*** Begin section ***
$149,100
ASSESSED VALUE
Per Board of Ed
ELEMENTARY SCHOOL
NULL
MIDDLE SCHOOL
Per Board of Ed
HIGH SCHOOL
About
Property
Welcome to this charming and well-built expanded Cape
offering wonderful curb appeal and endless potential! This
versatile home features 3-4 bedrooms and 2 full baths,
*** End section ***
__Task to carry out__
Your task is to list each line of the records with the word "SCHOOL".

__Exercise response__
ELEMENTARY SCHOOL
MIDDLE SCHOOL
HIGH SCHOOL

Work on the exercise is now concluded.